Contributed by Eumenia Castro, MD, PhD and Rajendra Singh, MD
The patient is a 53-year old male who presented to the emergency room with a five day history of worsening rash, pain and swelling in his right hand that had progressed to include facial and left hand involvement.
The patient related that 5 days ago he had been working outside digging a horseshoe pit. He came inside shortly afterwards and noticed lesions on the base of his right index finger and right thumb. Shortly afterwards, his right index finger began to swell and become red and painful.
By the next day, his entire right hand was swollen, red and painful and he had begun to develop facial swelling and numbness. When asked about associated symptoms, the patient endorsed a two day history of acute onset dysphasia beginning shortly after a possible spider bite, chills and subjective fever. Patient specifically denied any associated shortness of breath, chest pain, nausea, vomiting, diarrhea or constipation.
The patient was seen at an outside institution where he was diagnosed with cellulitis and started on sulfamethoxazole and trimethoprim. Patient stated that since beginning the antibiotics his symptoms worsened. He developed swelling and redness in his left hand and noticed two pustules on the dorsal surface of the left hand. His face remained numb and swollen and he noticed a new rash on both cheeks that crossed the bridge of his nose.
The patient presented to the emergency room and his physical examination revealed temperature 35.9 degrees centigrade, large flaccid bullae and pustules on dorsal surface and lateral finger surfaces of both left and right hands and serosanguinous discharge from lesions of right hand (Figure 1). No erythema, papules or plaques on left or right forearm were observed. Black sharpie markings delineating areas of previous erythema involvement (Figure 2) of the forearm from the hand to the elbow bilaterally were identified.
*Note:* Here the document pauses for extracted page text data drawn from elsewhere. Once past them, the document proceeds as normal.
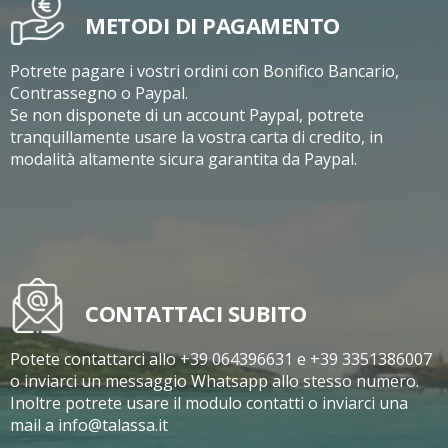
METODI DI PAGAMENTO
Potrete pagare i vostri ordini con Bonifico Bancario,
Contrassegno o Paypal.
Se non disponete di un account Paypal, potrete
tranquillamente usare la vostra carta di credito, in
modalità altamente sicura garantita da Paypal.
CONTATTACI SUBITO
Potete contattarci allo +39 064396631 e +39 3351386007
o inviarci un messaggio Whatsapp allo stesso numero.
Inoltre potrete usare il modulo contatti o inviarci una
mail a info@talassa.it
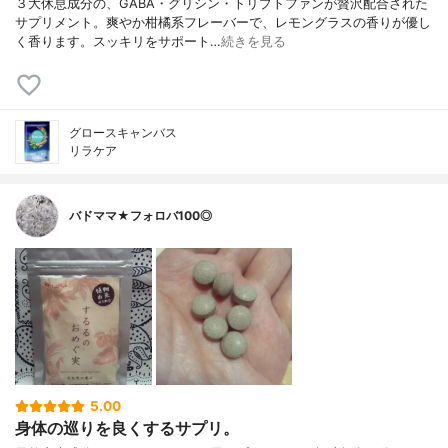
３大休息成分の、GABA・グリシン・トリプトファンが贅沢配合された
サプリメント。爽やか柑橘系フレーバーで、レモングラスの香りが優し
く香ります。スッキリをサポート…
続きを見る
グロースキャンバス
リラケア
バドママ★フォロバ100◎
5.00
身体の巡りを良くするサプリ。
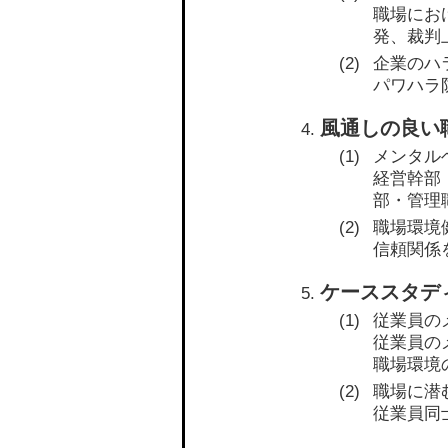
職場にお
発、裁判
企業のハ
パワハラ
風通しの良い
メンタル
経営幹部
部・管理
職場環境
信頼関係
ケーススタデ
従業員の
従業員の
職場環境
職場に潜
従業員同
Pertinent laboratory data included a normal white blood cell count of 9.1X10E+09/L, an elevated erythrocyte sedimentation rate of 46 mm/h and C reactive protein of 4.746 mg/dL. An X-Ray revealed diffuse soft tissue swelling of the right hand. No foreign body or fracture was identified. Wound cultures were negative for microorganisms. A biopsy of the wound was performed. The clinical differential diagnosis included bullous Sweet Syndrome versus other neutrophilic dermatosis.
Examination of multiple sections reveals parakeratosis, serum crust, epidermal hyperplasia (Figure 3, H &E X 2), and dermal edema (Figure 4, H&EX4) with extravasated erythrocytes (Figure 5, HEX4) and a dense interstitial infiltrate composed of neutrophils and few eosinophils (Figures 6 and 7, H& E x20). Neither fungal microorganisms nor basement membrane changes are seen with interpretation of PAS histochemical stain (Figure 8, PAS x20). Gram, GMS, and AFB stains are also negative for microorganisms.